Cache Registering mode can write cache files to read from, which will improve running time. This is useful in case you might want to analyze several individuals using a single mobile element library or a single reference genome. Example Cache Registering subcommand.
Chapulin does not come with a configuration file by default. However by using Generate Configuration (GC) you can generate a editable toml
file with preloaded defaults. In case you make a mistake editing the configuration, Chapulin 's error handling will let you know exactly what failed and display examples to help you fix it. Example Generate Configuration subcommand.

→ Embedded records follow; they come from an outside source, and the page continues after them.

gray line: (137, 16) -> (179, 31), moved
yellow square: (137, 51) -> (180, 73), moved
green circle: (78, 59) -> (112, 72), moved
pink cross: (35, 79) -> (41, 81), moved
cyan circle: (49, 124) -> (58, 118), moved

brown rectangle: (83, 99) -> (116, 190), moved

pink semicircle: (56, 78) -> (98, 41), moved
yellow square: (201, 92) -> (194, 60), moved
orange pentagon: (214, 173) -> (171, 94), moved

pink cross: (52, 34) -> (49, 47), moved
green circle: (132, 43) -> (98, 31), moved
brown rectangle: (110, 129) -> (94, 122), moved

In case you want to explore Chapulin interactively, you might want to install autocompletion for your shell by running AutoCompletion (AC). Specific instructions on how to install these autocompletions for your shell can be found with the flag --manual
. You can also preview your run by running any command with the flag --dry-run
. Example AutoCompletion subcommand.
Soon to come
Below you can find a config example. Please observe that you can also obtain a config template by using Generate Configuration
or GC
command from Chapulin.
chapulin ME -c <CONFIG>
chapulin SV -c <CONFIG>
chapulin CR
chapulin GC
chapulin AC
The word chapulín derives from Náhuatl chapōlin, where the compounds chapā[nia] and ōlli mean "to bounce" and "rubber", respectively. Thus meaning "insect that bounces like rubber".
Inhabitants and visitors of Mexico City will be familiar to the 'Chapulín' image for its reference to the beautiful "Chapultepec" or "Chapulín's hill" forest, castle and metro station. It also alludes to the delicious "chapulín's tacos" eaten in Central and South Mexico.
Chapulin is distributed under the terms of the GNU GENERAL PUBLIC LICENSE.
See LICENSE for details.
Author's Note: This package is still under active development and is subject to change.